There’s a school in Mactan called Einstein School Cebu that is welcoming students for the new school year. It’s apparently been educating children from pre-school to high school for some time. Now it boasts of new technology infrastructure providing enhanced internet facilities. It says it’s invested in supplementary learning applications used worldwide, accessed via e-Cloud from the United States. It claims it’s capable of managing up to 1,000 students simultaneously.

Using Einstein’s name for a school in this country implies that it aims to produce geniuses. One wonders why a local genius’ name like Rizal wasn’t used instead. Perhaps that was considered too pedestrian as there are lots of companies, institutions, places, and products using our national hero’s name. So a Western genius’ name was found more appropriate.

All this sounds wonderful for a developing country being ravaged by a pandemic. But one has to be aware, as Cebu SunStar columnist Bong Wenceslao wrote recently, that online education “… will only serve to worsen the already elitist setup in our educational system. Only children of the upper middle and upper crust of society will be able to survive it… marginalized (parents) need to be ready to let the crisis pass and forgo their children’s education, if worst comes to worst.”

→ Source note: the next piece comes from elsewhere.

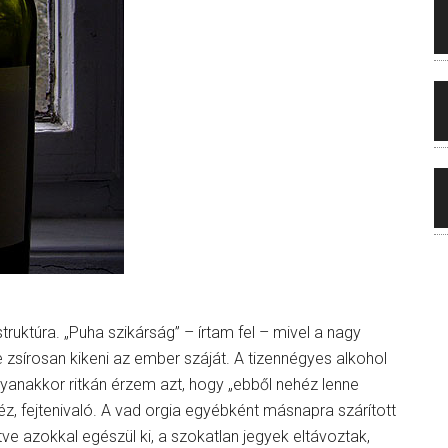
truktúra. „Puha szikárság” – írtam fel – mivel a nagy
 zsírosan kikeni az ember száját. A tizennégyes alkohol
yanakkor ritkán érzem azt, hogy „ebből nehéz lenne
éz, fejtenivaló. A vad orgia egyébként másnapra szárított
tve azokkal egészül ki, a szokatlan jegyek eltávoztak,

With classes due to start on Aug. 24, the Department of Education (DepEd) promises to provide a system employing a “blended learning scheme” for teaching online, by TV and radio utilizing “printed modular materials containing self-learning kits and worksheets.” The DepEd said it’s working with the Presidential Communications Operations Office for the use of radio and TV for remote learning. Now that ABS-CBN has been axed, this may be problematic. The blended learning scheme is full of pitfalls since none of it has been tried before, and teacher training will require much creativity and energy to make it succeed.

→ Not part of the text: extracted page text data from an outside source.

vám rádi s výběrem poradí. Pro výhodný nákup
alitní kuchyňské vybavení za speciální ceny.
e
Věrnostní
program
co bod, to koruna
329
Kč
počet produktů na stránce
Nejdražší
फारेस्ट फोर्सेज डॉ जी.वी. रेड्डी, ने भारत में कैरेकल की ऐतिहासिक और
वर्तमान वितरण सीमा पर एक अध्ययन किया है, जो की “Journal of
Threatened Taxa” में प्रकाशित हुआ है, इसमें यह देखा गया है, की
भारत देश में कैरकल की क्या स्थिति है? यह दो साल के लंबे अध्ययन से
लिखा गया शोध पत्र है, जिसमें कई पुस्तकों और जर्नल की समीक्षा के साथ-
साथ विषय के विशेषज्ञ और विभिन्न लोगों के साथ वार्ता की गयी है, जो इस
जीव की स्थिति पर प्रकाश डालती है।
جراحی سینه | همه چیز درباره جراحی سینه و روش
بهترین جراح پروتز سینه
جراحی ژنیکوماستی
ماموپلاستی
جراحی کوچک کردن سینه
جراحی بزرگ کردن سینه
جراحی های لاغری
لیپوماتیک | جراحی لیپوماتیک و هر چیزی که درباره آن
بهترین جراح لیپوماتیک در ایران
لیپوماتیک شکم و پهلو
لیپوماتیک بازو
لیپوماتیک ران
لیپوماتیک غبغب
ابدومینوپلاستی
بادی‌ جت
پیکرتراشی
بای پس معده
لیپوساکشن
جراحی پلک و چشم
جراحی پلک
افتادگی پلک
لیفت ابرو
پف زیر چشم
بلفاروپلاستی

As of July, the DepEd has announced that an estimated 20.22 million students nationwide have enrolled, three-fourths of last year’s enrollees. Hoping the one-fourth will not fall by the wayside, it has put provisions in place for late enrollments. To calm the prevailing pessimism among many families, authorities are struggling to ensure they can handle the myriad problems involved in a remote school system.

Surveys have been made to determine the estimated number of cell phones in the country, a crucial point in a country whose 100 million population has a median age under 23. Poor internet connectivity is pervasive, but the Department of Information and Communications Technology said it has earmarked P7.7 billion in its proposed 2021 budget for the implementation of a Free Wi-Fi for All program in public places, state colleges, and universities.

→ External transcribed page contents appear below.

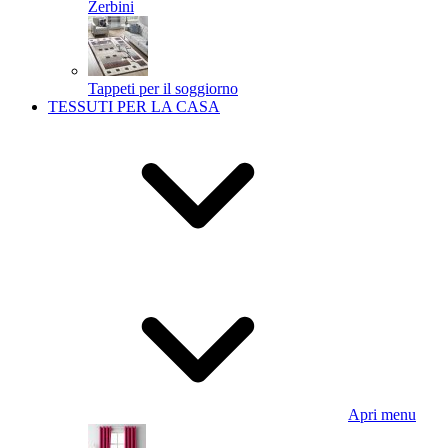
Zerbini
Tappeti per il soggiorno
TESSUTI PER LA CASA
Apri menu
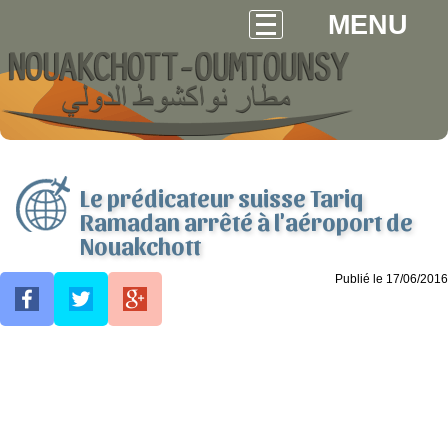
MENU
Le prédicateur suisse Tariq
Ramadan arrêté à l'aéroport de
Nouakchott
Publié le 17/06/2016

In the province of Cebu, only 17.29 percent of 537,487 enrolled elementary school students have internet connection. Students with devices in other provinces may also be bedeviled by recurring brownouts. A question is how students who don’t own devices (whose parents can’t afford to buy them) will cope. And what if parents are ignorant of the new technology?

One hope is that the private sector will step in and provide the needed equipment. But in today’s harsh economic times, how many companies will be willing philanthropists?

This brings to mind a project by Nicholas Negroponte back in 2005. He’s the younger brother of John Negroponte, who was US ambassador to the Philippines from 1993-1996. Nicholas Negroponte had a vision of providing laptops for children “in the South.” Connected to the Media Lab of the Massachusetts Institute of Technology, he conceived of a project he called OLPC (One Laptop Per Child) for children in poor countries. A prototype was made, and the final product costing only $100 per laptop was promoted. Thousands were produced and sent to certain Latin American and African countries. It seemed a great idea, but there were glitches. Negroponte was called a utopian visionary, and critics called his device impractical and too US-centric.

Earlier in 2000, American John Wood set up the Room to Read program, which built schools and libraries in poor countries, aiming to promote literacy and gender equality. In all, he helped 16.6 million children in 16 countries. Then there was Books for the Barrios, set up by an American couple specifically for the Philippines. Their work involved collecting discarded books from American schools and shipping them to our remote barrios. It prospered by means of fundraisers and contributions by Fil-Ams in the United States, but support dwindled over the years.

So will the government fail Filipino children? Is the DepEd truly prepared for the huge task ahead? One danger is that overambitious plans will come to naught if the authorities don’t consider the 6 Ps: “Proper Planning Prevents Piss-Poor Performance.”

Isabel Escoda has been writing for the Inquirer since the late 1980s.